C. Remand for Further Administrative Proceedings is Appropriate
While the plaintiff seeks an order reversing and remanding to the Commissioner for the payment of benefits, (see Doc. No. 17-1 at 21), the Court declines to do so. “To award benefits, a district court must find that, irrespective of the legal error, the record contains ‘persuasive proof' of the claimant's disability and ‘a remand for further evidentiary proceedings would serve no purpose.'” Sonia N. B. A. v. Kijakazi, No. 3:21-CV-00709-TOF, 2022 WL 2827640, at *10 (D. Conn. July 20, 2022) (citing Parker v. Harris, 626 F.2d 225, 235 (2d Cir. 1980)). The Court finds there to be insufficient persuasive proof that the plaintiff was disabled during the relevant period to remand for a calculation of benefits. Simply put, there are outstanding issues that need to be resolved by the Commissioner. As such, “[r]emand for calculation of benefits would . . . be inappropriate.” Id. Because the identified issues need to be resolved by the Commissioner, the Court remands this matter for further administrative proceedings consistent with this ruling.
VI. CONCLUSION
For the foregoing reasons, the plaintiff's motion for an order reversing or remanding the ALJ's decision is GRANTED IN PART and DENIED IN PART to the extent the plaintiff seeks remand for the payment of benefits. The Commissioner's motion for an order affirming that decision is DENIED. On remand, the ALJ is instructed to: (1) order all treating providers, including Dr. Sandoli, to supplement the record; (2) re-evaluate the medical opinions consistent with this decision; (3) obtain a new consultative examination that is based on an up-to-date record and incorporates Dr. Sandoli's records after the onset date; and (4) determine the RFC and re- evaluate Steps Four and Five in light of this Court's ruling, the revised RFC and the new evidence presented on remand.

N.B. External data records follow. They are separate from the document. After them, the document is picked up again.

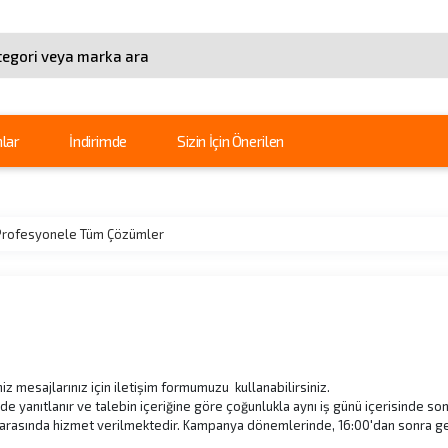
arama
lar
İndirimde
Sizin İçin Önerilen
n Profesyonele Tüm Çözümler
iz mesajlarınız için iletişim formumuzu kullanabilirsiniz.
e yanıtlanır ve talebin içeriğine göre çoğunlukla aynı iş günü içerisinde sonu
i arasında hizmet verilmektedir. Kampanya dönemlerinde, 16:00'dan sonra gel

This is not a Recommended Ruling. The consent of the parties permits this Magistrate Judge to direct the entry of a judgment of the District Court in accordance with the Federal Rules of Civil Procedure. Appeals from this judgment can be made directly to the appropriate United States Court of Appeals. See 28 U.S.C. § 636(c)(3); Fed.R.Civ.P. 73(c).
It is so ordered thiat New Haven, Connecticut.